------ Material for this task ------

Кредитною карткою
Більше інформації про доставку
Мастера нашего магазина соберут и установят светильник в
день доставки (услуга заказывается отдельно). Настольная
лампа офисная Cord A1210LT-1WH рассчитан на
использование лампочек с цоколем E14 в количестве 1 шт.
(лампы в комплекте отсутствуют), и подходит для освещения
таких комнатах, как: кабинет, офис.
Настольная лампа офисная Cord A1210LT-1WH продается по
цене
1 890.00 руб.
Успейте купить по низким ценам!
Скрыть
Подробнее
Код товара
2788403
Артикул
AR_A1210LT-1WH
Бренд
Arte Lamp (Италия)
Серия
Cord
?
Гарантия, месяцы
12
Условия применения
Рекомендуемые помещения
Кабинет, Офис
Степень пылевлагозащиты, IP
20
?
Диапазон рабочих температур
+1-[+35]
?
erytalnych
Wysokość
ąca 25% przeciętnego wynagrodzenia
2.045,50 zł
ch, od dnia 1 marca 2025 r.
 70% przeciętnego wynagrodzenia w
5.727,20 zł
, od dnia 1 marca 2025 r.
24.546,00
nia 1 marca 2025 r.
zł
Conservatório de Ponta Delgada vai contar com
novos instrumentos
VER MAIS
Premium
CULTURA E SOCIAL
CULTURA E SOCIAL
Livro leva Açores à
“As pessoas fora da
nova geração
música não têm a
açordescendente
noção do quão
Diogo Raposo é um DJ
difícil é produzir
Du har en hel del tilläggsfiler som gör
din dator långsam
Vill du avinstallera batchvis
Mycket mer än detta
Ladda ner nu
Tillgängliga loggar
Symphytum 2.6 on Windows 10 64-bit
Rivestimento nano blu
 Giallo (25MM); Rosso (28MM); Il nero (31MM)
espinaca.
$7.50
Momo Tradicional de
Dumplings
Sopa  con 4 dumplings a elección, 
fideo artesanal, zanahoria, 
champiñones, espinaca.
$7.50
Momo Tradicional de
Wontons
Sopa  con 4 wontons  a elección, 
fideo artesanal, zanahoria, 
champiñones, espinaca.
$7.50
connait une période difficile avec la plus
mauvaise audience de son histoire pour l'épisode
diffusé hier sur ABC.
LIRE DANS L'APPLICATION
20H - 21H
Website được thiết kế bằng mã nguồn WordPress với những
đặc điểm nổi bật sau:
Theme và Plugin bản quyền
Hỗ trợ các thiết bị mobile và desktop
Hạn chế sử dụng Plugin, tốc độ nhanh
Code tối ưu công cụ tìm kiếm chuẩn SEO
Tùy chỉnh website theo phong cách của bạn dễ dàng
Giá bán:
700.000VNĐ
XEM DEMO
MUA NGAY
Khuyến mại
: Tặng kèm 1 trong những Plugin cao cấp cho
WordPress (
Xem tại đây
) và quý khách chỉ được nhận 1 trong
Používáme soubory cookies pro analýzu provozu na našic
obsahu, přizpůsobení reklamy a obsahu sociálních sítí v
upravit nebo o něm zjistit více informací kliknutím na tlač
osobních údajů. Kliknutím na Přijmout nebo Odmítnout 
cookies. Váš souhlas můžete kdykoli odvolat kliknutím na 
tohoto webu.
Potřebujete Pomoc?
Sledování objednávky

------
------ Material for this task ------

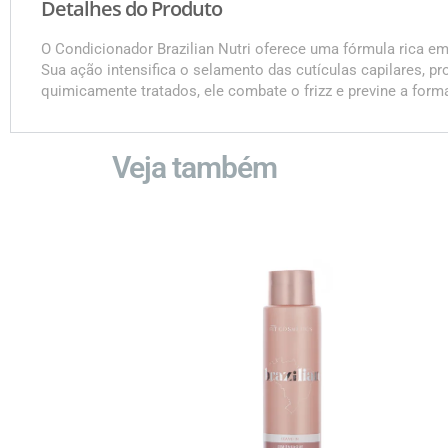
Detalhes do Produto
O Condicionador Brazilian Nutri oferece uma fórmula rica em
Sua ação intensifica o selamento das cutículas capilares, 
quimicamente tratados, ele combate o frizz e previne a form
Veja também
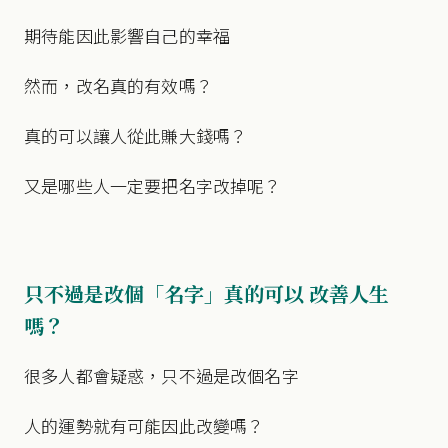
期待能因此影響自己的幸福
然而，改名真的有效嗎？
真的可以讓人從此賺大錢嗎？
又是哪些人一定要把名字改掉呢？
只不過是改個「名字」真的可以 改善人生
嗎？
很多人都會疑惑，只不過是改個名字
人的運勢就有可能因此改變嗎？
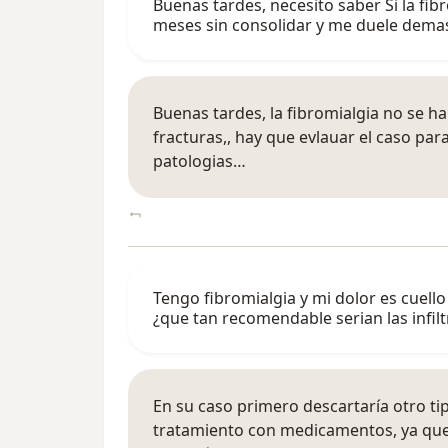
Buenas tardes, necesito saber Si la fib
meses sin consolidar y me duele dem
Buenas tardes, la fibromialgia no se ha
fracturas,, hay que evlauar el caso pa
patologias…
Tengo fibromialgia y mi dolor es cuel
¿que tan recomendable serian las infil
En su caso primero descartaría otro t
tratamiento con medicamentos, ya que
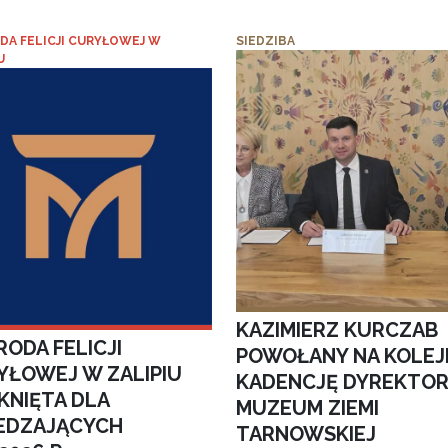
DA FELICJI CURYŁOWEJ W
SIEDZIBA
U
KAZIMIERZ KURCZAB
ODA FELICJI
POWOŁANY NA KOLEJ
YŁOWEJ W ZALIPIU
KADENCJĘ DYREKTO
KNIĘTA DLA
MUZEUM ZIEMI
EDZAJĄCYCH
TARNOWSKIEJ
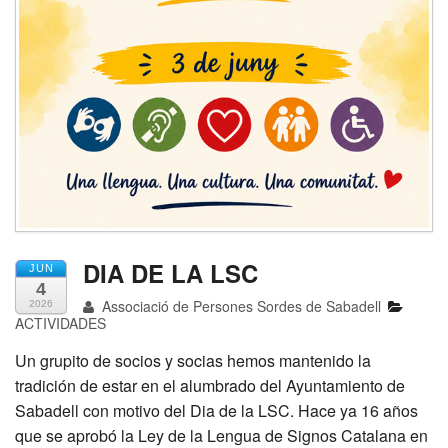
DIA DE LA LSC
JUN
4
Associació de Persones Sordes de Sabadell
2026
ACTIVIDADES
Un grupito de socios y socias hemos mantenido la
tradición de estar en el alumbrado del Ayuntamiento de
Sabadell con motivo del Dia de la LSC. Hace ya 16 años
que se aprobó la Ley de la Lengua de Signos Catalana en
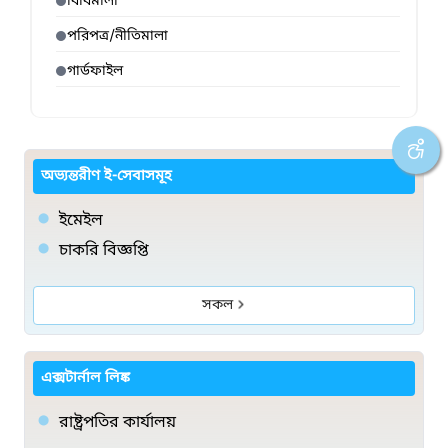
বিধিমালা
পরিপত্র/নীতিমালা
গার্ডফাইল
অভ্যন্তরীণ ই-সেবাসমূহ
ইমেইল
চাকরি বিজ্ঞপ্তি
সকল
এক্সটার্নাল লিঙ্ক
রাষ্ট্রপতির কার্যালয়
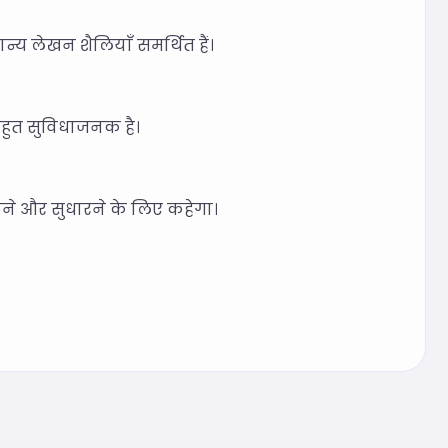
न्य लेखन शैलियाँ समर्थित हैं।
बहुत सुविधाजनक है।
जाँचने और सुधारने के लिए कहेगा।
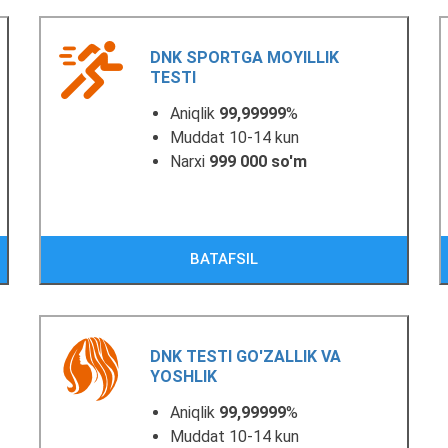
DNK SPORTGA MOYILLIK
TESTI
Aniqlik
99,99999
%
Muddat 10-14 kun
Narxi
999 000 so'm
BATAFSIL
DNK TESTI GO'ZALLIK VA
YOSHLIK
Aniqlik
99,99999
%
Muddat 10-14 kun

------
------ Material for this task ------

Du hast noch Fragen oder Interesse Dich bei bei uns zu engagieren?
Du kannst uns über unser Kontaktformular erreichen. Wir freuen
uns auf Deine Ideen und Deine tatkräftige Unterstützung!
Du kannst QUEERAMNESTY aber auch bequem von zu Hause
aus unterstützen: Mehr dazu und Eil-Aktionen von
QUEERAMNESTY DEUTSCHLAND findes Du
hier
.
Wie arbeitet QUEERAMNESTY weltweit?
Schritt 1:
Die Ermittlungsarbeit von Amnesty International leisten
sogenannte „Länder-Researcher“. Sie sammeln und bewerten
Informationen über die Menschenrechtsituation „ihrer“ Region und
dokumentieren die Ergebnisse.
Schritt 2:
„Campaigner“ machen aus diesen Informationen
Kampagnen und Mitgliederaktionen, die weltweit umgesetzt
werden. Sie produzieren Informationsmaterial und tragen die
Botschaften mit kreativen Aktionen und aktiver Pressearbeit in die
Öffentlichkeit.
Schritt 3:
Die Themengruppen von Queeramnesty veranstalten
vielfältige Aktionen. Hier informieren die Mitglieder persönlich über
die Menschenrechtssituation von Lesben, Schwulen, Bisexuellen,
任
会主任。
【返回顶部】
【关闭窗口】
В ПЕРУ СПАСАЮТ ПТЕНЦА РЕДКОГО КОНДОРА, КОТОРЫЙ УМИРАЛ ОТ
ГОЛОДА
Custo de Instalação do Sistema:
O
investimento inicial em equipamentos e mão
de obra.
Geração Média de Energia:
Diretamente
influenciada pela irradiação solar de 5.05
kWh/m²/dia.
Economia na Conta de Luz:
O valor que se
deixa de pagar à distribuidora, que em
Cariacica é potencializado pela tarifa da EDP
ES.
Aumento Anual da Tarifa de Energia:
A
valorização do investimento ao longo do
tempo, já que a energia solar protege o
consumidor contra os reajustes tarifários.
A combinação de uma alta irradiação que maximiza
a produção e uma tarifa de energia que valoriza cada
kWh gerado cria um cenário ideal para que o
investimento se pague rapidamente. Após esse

------

Work instruction → Starting at the line above that holds "Vill du avinstallera batchvis" and ending at the line that holds "Sledování objednávky", transcribe each line exactly and include no other lines.

Worked solution →
Vill du avinstallera batchvis
Mycket mer än detta
Ladda ner nu
Tillgängliga loggar
Symphytum 2.6 on Windows 10 64-bit
Rivestimento nano blu
 Giallo (25MM); Rosso (28MM); Il nero (31MM)
espinaca.
$7.50
Momo Tradicional de
Dumplings
Sopa  con 4 dumplings a elección, 
fideo artesanal, zanahoria, 
champiñones, espinaca.
$7.50
Momo Tradicional de
Wontons
Sopa  con 4 wontons  a elección, 
fideo artesanal, zanahoria, 
champiñones, espinaca.
$7.50
connait une période difficile avec la plus
mauvaise audience de son histoire pour l'épisode
diffusé hier sur ABC.
LIRE DANS L'APPLICATION
20H - 21H
Website được thiết kế bằng mã nguồn WordPress với những
đặc điểm nổi bật sau:
Theme và Plugin bản quyền
Hỗ trợ các thiết bị mobile và desktop
Hạn chế sử dụng Plugin, tốc độ nhanh
Code tối ưu công cụ tìm kiếm chuẩn SEO
Tùy chỉnh website theo phong cách của bạn dễ dàng
Giá bán:
700.000VNĐ
XEM DEMO
MUA NGAY
Khuyến mại
: Tặng kèm 1 trong những Plugin cao cấp cho
WordPress (
Xem tại đây
) và quý khách chỉ được nhận 1 trong
Používáme soubory cookies pro analýzu provozu na našic
obsahu, přizpůsobení reklamy a obsahu sociálních sítí v
upravit nebo o něm zjistit více informací kliknutím na tlač
osobních údajů. Kliknutím na Přijmout nebo Odmítnout 
cookies. Váš souhlas můžete kdykoli odvolat kliknutím na 
tohoto webu.
Potřebujete Pomoc?
Sledování objednávky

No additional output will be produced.